Pitfall 2 — Max iterations returns "success" for parseable JSON
When MAX_TOOL_ITERATIONS is reached, _tool_use_loop tries _extract_json() on the last raw output. If it parses as JSON (even if it is a tool_calls structure), the result is "success". It only returns "failed" when the output is genuinely unparseable. Test assertions must match this behavior.
Pitfall 3 — Tool registry must be loaded
Integration tests that exercise tool execution must import tool modules (import tools.file_ops, etc.) at the top so @tool decorators register themselves. Without this, all tool calls return "Tool not found".

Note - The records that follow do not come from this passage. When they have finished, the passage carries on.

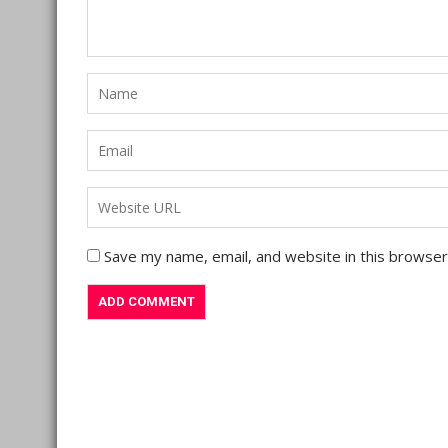
Save my name, email, and website in this browser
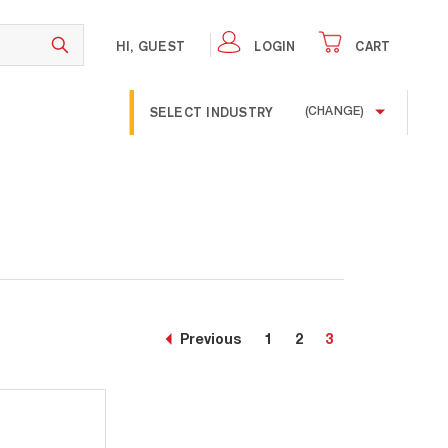
HI, GUEST
LOGIN
CART
SELECT INDUSTRY
(CHANGE)
Previous
1
2
3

Pitfall 4 — AgentContext requires config
The AgentContext constructor requires a config=AgentExecConfig() parameter. Omitting it causes subtle failures.
Pitfall 5 — _get_model_hint() must not be hardcoded
A common bug: _get_model_hint(model) has two branches but both return "default", making the model parameter dead code. The fix is return model if model else "default". Always test this with model="kimi-k2.5" in AgentExecConfig and assert the router receives model_hint="kimi-k2.5".
Pitfall 6 — ToolResult.data vs result.output
tools/base.py defines ToolResult with fields success, data, and error. Code that references result.output will raise AttributeError at runtime. Always use result.data when mapping ToolResult to ToolCallResult.
Pitfall 7 — Patch execute_all at agents.base, not agents.core.tool_executor
When mocking execute_all in integration tests, the import path matters. base.py does from agents.core.tool_executor import execute_all, so the patch target must be agents.base.execute_all, not agents.core.tool_executor.execute_all.
Pitfall 8 — Nested JSON extraction max_depth=3
_extract_json handles double/triple-encoded JSON strings via recursive try_parse with max_depth=3. Double-encoded (1 reparse) and triple-encoded (2 reparses) succeed. Quadruple (3) is at the boundary. Quintuple (4) exceeds the limit. Test assertions must count depth correctly: depth > max_depth raises.
Verification
Verification
Run the integration test file plus existing tests together:
cd /path/to/super_factory
python -m pytest tests/test_base_agent_integration.py tests/test_base_agent.py tests/test_orchestrator.py -v --tb=short
All integration tests should pass. Existing test failures in unrelated modules (e.g., test_llm_provider.py with stale config assertions) are not integration test failures.
Known Bugs Reference
See references/base-agent-bugs-found.md for documented bugs discovered during test expansion, including _get_model_hint() dead code, ToolResult.output vs .data field mismatch, and router=None crash design gap.